• **Exercise prompt**
Taking each line of the material below in turn, count those containing the string "настаивания". Provide the number alone.

• **Data for processing**
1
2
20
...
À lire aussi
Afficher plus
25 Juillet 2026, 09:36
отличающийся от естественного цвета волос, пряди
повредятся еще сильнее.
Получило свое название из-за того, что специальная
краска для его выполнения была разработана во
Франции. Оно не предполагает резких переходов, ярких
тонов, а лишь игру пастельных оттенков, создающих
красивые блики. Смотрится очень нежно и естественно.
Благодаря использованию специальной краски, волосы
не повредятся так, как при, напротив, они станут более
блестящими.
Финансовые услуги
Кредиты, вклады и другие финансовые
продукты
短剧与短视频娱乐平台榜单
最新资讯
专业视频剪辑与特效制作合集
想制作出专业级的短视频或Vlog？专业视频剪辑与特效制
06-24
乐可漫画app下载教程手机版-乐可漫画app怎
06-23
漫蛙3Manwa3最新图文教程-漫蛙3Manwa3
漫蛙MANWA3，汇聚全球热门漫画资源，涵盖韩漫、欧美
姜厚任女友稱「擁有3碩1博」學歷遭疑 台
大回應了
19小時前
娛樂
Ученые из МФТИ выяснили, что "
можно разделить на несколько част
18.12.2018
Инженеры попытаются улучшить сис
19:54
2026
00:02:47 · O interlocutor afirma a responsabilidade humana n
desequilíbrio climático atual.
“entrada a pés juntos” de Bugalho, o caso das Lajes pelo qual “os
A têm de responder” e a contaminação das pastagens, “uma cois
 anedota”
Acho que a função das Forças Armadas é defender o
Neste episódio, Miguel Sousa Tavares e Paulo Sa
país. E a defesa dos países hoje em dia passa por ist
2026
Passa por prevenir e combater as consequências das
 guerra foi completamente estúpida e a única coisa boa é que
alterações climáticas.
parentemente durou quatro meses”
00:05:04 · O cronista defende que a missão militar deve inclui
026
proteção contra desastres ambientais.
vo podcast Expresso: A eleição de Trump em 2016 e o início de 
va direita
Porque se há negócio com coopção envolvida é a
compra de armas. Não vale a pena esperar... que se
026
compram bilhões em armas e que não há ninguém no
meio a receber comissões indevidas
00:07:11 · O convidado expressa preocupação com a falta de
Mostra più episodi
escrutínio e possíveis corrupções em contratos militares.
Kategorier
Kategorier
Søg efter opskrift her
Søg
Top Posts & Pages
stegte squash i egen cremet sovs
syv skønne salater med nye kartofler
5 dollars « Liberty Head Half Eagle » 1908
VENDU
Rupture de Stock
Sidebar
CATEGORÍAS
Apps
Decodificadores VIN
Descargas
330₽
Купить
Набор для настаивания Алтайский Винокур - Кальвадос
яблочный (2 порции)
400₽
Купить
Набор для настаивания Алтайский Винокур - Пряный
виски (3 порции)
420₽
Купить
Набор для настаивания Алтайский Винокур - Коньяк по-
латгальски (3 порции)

• **Task output**
3